Dionysios on the 'austere' style.
  Dionysios has described vividly the characteristics of that elder school of composition to which Antiphon belonged. He distinguishes three principal styles, the austere, the smooth and the middle. He cites poets, historians and orators who are examples of each. Among orators Antiphon is his representative of the austere style, Isokrates of the smooth, Demosthenes of the middle. The austere style is thus described:
'  It wishes its separate words to be planted firmly and to have strong positions, so that each word may be seen conspicuously; it wishes its several clauses to be well divided from each other by sensible pauses. It is willing to admit frequently rough and direct clashings of sounds, meeting like the bases of stones in loose wall-work, which have not been squared or smoothed to fit each other, but which show a certain negligence and absence of forethought. It loves, as a rule, to prolong itself by large words of portly breadth. Compression by short syllables is a thing which it shuns when not absolutely driven to it.
  'As regards separate words, these are the objects of its pursuit and craving. In whole clauses it shows these tendencies no less strongly; especially it chooses the most dignified and majestic rhythms. It does not wish the clauses to be like each other in length of structure, or enslaved to a severe syntax, but noble, simple, free. It wishes them to bear the stamp of nature rather than that of art, and to stir feeling rather than to reflect character. It does not usually aim at composing periods as a compact framework for its thought; but, if it should ever drift undesignedly into the periodic style, it desires to set on this the mark of spontaneity and plainness. It does not employ, in order to round a sentence, supplementary words which do not help the sense; it does not care that the march of its phrase should have stage-glitter or an artificial smoothness; nor that the clauses should be separately adapted to the length of the speaker's breath. No indeed. Of all such industry it is innocent... It is fanciful in imagery, sparing of copulas, anything but florid; it is haughty, straightforward, disdainful of prettiness, with its antique air and its negligence for its beauty'.

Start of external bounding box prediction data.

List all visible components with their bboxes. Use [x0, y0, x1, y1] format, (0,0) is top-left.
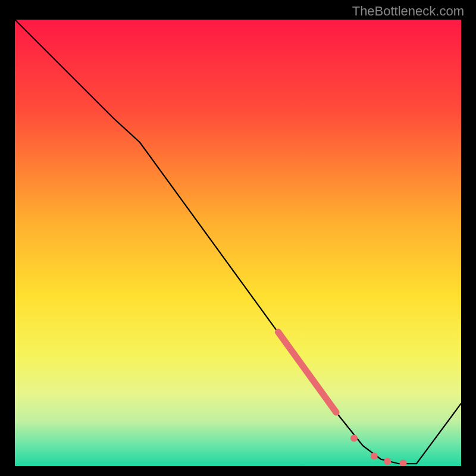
watermark-text: TheBottleneck.com — [352, 4, 464, 19]
chart-svg — [15, 20, 461, 466]
plot-area — [15, 20, 461, 466]
dot-2 — [371, 453, 378, 460]
dot-1 — [350, 435, 358, 442]
dot-3 — [384, 458, 391, 465]
chart-container: TheBottleneck.com — [0, 0, 476, 476]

  It is important to remember that this description is applied to a certain kind of poetry as well as of prose, to Pindar and Aeschylos as well as to Thucydides and Antiphon; and that, taken in reference to prose alone, it needs modification. It is not true, for instance, of the older prose that it always shrank from the display of artificialism. Negligent it often was; but at other times it was consciously, ostentatiously artificial. Its general characteristics, however, are admirably given by Dionysios. It is dignified; it relies much on the weight of single words; it is bold but not florid; it aims at moving the hearer rather than at reflecting the character of the speaker. Antiphon, his representative orator, exemplifies these points clearly,--as will be seen better if he is compared from time to time with the critic's representative historian, Thucydides.

Antiphon's style--its dignity.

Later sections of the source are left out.